C’est faute d’avoir réalisé cela que Mobutu a sombré dans l’errance. Il a ainsi détourné ses bonnes intentions au profit des mauvaises. L’authenticité africaine qui était censée inaugurer la renaissance africaine a été ainsi détournée au profit de la justification de son pouvoir hégémonique. La fin justifiant les moyens, vendre les intérêts du pays pour bénéficier des soutiens extérieurs devient justifiable. Les commanditaires étrangers, bien conscients de ce fait, manient cette faiblesse à leur profit. Ils font semblant de dénoncer l’oppression pour mieux utiliser ce fait comme moyen de chantage afin d’obtenir ce qu’ils veulent. A ce moment, ils détournent le regard. On aboutit à une situation absurde où l’idéal prêché (l’authenticité africaine) est ainsi utilisé pour servir le contraire de cet idéal (l’exploitation de l’Afrique).

Il est fort à craindre que l’«homme fort» du Burkina Faso ne connaisse le même sort que Mobutu Sesse Seko de la RD Congo tant la similarité est frappante. Blaise Compaoré se considère comme le seul à même de poser «les jalons des institutions («démocratiques») dans la durée ». Pourtant, l’analyse faite du système Compaoré a montré que le régime instauré par celui-ci est loin d’être démocratique. Le fait que Compaoré se considère comme un «homme fort» en est la preuve car la définition de la démocratie, « le pouvoir par le peuple, pour le peuple », proscrit les «hommes forts».

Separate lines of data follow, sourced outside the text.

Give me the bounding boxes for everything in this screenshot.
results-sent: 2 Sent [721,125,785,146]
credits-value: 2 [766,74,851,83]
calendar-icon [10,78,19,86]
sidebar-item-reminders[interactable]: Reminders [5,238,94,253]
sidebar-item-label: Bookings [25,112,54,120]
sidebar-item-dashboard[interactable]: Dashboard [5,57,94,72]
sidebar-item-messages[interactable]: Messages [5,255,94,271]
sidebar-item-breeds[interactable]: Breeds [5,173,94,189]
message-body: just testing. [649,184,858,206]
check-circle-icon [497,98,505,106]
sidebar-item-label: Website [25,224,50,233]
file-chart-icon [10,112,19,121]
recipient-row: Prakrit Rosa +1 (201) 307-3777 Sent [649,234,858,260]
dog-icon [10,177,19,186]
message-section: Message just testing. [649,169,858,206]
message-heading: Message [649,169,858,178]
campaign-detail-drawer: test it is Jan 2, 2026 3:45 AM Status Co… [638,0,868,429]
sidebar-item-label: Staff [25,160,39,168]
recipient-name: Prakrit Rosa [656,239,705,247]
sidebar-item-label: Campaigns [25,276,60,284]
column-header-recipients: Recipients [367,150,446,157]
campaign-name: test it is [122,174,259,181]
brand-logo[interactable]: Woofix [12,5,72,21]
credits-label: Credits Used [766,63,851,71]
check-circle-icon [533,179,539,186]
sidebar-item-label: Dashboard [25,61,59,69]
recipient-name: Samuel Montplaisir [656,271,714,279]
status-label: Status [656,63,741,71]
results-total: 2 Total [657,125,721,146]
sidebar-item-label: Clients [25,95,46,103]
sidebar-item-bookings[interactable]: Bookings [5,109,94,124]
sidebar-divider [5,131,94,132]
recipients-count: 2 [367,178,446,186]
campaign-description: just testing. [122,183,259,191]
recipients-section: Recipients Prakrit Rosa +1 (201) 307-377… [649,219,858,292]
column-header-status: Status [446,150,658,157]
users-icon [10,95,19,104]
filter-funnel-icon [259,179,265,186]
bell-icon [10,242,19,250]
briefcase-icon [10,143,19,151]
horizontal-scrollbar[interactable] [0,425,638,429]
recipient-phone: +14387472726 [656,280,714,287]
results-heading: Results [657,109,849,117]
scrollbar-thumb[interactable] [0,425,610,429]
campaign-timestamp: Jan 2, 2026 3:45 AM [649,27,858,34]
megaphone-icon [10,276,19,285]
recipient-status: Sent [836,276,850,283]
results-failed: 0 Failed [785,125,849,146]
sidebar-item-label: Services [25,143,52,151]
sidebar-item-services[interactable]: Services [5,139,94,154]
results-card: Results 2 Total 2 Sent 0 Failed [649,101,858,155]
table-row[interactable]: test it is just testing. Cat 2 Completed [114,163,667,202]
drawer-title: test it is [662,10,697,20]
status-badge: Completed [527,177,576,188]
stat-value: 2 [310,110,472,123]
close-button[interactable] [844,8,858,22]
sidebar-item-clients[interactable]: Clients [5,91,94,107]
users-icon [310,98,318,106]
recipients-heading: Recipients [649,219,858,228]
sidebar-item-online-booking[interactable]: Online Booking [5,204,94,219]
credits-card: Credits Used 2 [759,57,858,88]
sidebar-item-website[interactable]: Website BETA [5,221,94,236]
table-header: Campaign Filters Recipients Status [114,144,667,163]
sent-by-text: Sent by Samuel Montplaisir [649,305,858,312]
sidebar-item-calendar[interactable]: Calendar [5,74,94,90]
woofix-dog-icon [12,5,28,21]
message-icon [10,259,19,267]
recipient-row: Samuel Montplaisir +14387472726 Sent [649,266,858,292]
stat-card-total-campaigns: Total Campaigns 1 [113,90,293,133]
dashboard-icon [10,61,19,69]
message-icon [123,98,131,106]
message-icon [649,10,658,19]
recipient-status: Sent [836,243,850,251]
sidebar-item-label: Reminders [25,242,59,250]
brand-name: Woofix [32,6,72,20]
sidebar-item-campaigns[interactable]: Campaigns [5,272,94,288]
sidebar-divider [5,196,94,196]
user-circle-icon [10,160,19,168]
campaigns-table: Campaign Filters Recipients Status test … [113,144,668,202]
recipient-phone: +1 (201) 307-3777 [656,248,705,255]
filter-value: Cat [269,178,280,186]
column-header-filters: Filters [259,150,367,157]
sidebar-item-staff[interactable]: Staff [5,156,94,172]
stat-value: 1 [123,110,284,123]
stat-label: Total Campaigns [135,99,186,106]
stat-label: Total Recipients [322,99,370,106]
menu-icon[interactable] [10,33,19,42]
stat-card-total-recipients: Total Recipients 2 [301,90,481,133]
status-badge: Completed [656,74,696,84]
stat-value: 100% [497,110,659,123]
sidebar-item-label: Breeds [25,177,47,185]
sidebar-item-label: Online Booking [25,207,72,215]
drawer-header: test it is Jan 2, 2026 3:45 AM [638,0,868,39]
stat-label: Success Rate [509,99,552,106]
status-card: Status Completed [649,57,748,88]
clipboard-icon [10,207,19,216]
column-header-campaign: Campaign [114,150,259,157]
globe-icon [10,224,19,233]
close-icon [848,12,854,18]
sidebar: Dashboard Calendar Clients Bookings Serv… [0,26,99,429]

Dans les faits, la séparation des pouvoirs est loin d’être effective au Burkina Faso, encore moins les libertés civiles et politiques ou l’indépendance de la justice. En témoignent, l'incapacité de la justice à agir dans l’affaire Ousmane Guiro, les récentes menaces au journaliste Newton Ahmed Barry et les insultes au Larlé Naaba pour avoir quitté le parti au pouvoir. En remontant un peu plus loin dans le temps, on peut noter qu’il n’y a jamais eu autant d’assassinats politiques (Guillaume Sessouma, Oumarou Clément Ouédraogo, Dabo Boukari, Norbert Zongo, …) au Burkina Faso que sous le règne de Blaise Compaoré. Certes, les Burkinabè ont arraché dans la lutte ayant suivi la mort de Norbert Zongo quelques libertés mais ces libertés sont chaque jour menacées.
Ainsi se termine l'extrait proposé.